Ни одной минуты я не собираюсь защищать допотопную театральную технику. Конечно, ее надо выравнивать, связывая с современным техническим прогрессом. Но не в этом выход из тяжелого положения, в которое может попасть наш театр. Рост народных театров и кино позволяет, может быть, несколько сократить сеть профессиональных театров, но зато создать им условия для художественно совершенной работы.

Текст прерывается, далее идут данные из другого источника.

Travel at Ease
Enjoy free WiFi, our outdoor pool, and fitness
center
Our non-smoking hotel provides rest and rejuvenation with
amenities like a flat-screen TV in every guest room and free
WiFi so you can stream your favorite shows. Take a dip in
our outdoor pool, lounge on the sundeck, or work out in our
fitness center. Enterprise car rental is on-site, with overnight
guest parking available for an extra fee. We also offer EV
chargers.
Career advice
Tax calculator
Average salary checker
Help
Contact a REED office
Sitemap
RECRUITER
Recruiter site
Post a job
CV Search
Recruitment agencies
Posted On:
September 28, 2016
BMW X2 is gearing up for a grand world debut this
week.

Выход один: сценическое искусство должно развиваться вглубь, а не вширь. Это не значит, что не будут меняться выразительные средства нашего искусства, но оно никогда не перестанет разговаривать о современном ему человеке, о его жизни, быте, внутреннем мире, его психологии. Лишь на этом пути — возможность бесконечных открытий. Главное в театре — актер-человек, и только здесь перспективы безграничны.

 

Мне кажется, что толчея на месте возникает в нашем театре там, где неумело и недостаточно серьезно берутся за освоение системы К. С. Станиславского, имея о ней одностороннее и поверхностное понятие. Как это ни парадоксально, но освоение творческого наследия Станиславского подчас происходит вне его главного и основного тезиса. Этот тезис — раскрытие «жизни человеческого духа». Элементарное освоение системы приводит к обеднению внутреннего мира тех людей, которых мы показываем на сцене.

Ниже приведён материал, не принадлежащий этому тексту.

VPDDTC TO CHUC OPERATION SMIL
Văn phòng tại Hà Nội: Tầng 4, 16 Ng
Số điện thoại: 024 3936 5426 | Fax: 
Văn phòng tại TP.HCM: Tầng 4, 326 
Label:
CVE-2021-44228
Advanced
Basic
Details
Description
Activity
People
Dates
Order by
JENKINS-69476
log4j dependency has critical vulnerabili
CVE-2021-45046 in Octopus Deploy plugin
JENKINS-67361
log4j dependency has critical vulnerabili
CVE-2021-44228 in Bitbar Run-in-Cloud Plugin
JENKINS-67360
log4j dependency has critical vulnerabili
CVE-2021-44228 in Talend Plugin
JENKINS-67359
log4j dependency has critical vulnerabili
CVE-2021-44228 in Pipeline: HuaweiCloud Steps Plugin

Плодом вульгаризации системы и являются разговоры о том, что следование учению Станиславского породило скуку и серость в наших театрах. Вместо живого искусства преподносят болтовню о системе и этим только дискредитируют Станиславского. Высказывания Станиславского и Немировича-Данченко сплошь и рядом бубнят, как молитву. Отсюда идет эпидемия цитатничества. Мысли наших учителей мы часто повторяем творчески непереваренными. Когда же они становятся, по существу, нашими мыслями, тогда для них находятся и собственные слова. А цитаты если и нужны, то только как наиточнейшие выводы.

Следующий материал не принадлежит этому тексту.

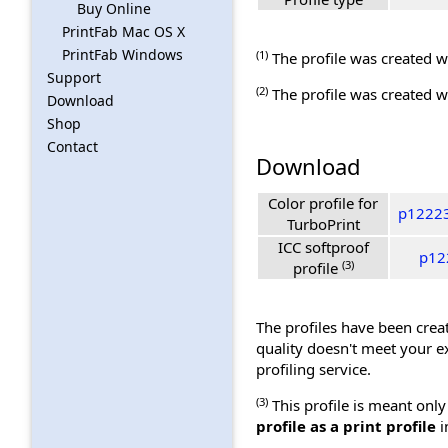
Buy Online
PrintFab Mac OS X
PrintFab Windows
(1)
The profile was created wi
Support
(2)
The profile was created wi
Download
Shop
Contact
Download
Color profile for
p12223
TurboPrint
ICC softproof
p12
(3)
profile
The profiles have been creat
quality doesn't meet your e
profiling service.
(3)
This profile is meant only
profile as a print profile
i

Говорят, что защитники наследия Станиславского создали искусственную преграду между театром представления и {49} театром переживания. Говорят, что в жизни эти две школы великолепно уживаются в одном и том же актере, в одном и том же театре. Но дело в том, что, хотя Станиславский никогда не смешивал эти два направления, являющиеся идеалами для двух различных школ в сценическом искусстве, он и не утверждал, что театр переживания возможен в чистом виде, без единой примеси. Кроме того, великий реалист Станиславский говорил о другом, и ему было важно другое, а именно перевоплощение актера в образ на основе переживания. Поэтому разговоры о театре переживания и театре представления в значительной мере схоластичны, если они оторваны от эмоциональной и образной природы нашего искусства.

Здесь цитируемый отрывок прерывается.